Recorded data |

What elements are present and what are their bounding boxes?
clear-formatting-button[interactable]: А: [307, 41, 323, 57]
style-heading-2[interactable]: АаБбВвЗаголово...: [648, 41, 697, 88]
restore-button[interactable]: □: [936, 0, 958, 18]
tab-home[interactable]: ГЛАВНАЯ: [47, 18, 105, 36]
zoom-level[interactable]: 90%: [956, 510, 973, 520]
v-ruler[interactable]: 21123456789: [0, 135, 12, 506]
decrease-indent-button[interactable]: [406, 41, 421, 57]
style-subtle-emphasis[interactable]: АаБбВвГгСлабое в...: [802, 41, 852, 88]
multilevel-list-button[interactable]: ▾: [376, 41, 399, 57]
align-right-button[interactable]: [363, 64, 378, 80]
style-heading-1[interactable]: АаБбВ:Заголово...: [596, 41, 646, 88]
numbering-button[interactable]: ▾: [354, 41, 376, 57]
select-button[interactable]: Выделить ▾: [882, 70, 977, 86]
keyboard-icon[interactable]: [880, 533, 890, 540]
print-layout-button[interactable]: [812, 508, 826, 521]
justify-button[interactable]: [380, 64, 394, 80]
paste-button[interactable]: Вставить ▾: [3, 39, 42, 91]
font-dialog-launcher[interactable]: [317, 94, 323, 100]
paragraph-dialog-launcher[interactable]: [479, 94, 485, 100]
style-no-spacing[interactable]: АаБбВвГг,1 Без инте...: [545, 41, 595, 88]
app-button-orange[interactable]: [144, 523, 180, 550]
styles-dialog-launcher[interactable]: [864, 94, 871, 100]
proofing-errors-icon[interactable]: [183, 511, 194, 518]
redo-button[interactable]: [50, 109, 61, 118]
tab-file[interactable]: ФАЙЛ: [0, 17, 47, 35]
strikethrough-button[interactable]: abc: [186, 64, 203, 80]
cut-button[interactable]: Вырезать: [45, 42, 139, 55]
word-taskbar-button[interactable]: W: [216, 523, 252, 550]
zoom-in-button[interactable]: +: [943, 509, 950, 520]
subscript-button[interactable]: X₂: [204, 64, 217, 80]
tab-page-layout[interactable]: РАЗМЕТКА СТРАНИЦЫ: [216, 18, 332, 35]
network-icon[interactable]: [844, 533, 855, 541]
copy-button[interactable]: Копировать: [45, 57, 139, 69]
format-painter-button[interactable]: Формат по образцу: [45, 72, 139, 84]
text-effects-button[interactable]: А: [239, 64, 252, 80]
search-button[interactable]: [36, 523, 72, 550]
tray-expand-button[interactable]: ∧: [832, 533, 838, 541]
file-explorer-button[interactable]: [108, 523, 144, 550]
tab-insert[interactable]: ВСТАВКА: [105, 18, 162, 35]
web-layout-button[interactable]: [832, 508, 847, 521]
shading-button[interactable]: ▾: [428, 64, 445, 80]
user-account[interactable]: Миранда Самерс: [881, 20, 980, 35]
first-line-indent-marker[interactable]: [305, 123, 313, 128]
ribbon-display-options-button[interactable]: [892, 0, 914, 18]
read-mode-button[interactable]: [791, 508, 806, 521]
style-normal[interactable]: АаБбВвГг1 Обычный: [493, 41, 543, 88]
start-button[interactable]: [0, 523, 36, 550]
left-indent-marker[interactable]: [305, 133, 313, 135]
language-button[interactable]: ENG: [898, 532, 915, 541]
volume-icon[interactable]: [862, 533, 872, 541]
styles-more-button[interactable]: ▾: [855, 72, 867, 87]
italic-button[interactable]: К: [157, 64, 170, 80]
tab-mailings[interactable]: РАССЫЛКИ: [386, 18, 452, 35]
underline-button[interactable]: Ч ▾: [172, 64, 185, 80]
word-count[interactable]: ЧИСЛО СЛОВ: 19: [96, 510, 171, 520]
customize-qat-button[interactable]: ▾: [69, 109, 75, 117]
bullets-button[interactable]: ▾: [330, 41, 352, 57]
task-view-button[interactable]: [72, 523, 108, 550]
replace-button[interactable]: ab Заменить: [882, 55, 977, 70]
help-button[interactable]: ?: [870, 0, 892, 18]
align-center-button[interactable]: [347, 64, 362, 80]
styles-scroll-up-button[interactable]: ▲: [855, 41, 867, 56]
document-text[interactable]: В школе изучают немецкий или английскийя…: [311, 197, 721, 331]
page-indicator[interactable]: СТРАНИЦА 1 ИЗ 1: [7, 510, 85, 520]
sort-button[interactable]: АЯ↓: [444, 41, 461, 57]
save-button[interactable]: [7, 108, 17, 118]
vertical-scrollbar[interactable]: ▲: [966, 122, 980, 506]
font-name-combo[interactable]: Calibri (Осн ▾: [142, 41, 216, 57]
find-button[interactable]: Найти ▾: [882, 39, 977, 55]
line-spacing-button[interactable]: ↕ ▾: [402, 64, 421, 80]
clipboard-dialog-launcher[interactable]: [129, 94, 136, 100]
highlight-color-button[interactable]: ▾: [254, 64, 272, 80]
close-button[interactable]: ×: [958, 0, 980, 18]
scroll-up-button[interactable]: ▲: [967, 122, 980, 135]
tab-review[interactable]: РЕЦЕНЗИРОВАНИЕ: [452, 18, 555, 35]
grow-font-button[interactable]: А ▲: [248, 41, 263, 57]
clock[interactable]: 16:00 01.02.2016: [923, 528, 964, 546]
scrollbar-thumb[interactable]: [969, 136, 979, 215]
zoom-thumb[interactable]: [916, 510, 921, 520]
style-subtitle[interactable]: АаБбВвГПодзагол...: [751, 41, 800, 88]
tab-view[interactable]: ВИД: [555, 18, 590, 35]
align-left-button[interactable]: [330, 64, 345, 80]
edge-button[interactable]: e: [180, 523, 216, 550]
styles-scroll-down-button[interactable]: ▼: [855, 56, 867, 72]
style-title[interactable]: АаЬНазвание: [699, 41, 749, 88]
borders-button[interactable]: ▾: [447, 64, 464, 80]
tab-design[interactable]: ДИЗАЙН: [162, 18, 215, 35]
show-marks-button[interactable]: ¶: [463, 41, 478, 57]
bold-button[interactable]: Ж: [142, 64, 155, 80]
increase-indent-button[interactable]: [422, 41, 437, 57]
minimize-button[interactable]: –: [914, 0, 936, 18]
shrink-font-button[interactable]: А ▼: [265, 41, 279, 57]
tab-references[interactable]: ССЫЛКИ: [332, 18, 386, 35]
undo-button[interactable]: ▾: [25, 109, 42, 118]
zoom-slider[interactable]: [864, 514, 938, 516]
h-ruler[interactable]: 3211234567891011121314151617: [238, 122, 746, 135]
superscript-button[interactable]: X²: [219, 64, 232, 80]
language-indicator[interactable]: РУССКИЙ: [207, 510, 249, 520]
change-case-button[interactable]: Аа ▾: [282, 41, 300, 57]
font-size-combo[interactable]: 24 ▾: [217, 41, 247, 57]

Exercise |
From the lines above, copy those that contain the word "indent".

Response |
decrease-indent-button[interactable]: [406, 41, 421, 57]
first-line-indent-marker[interactable]: [305, 123, 313, 128]
left-indent-marker[interactable]: [305, 133, 313, 135]
increase-indent-button[interactable]: [422, 41, 437, 57]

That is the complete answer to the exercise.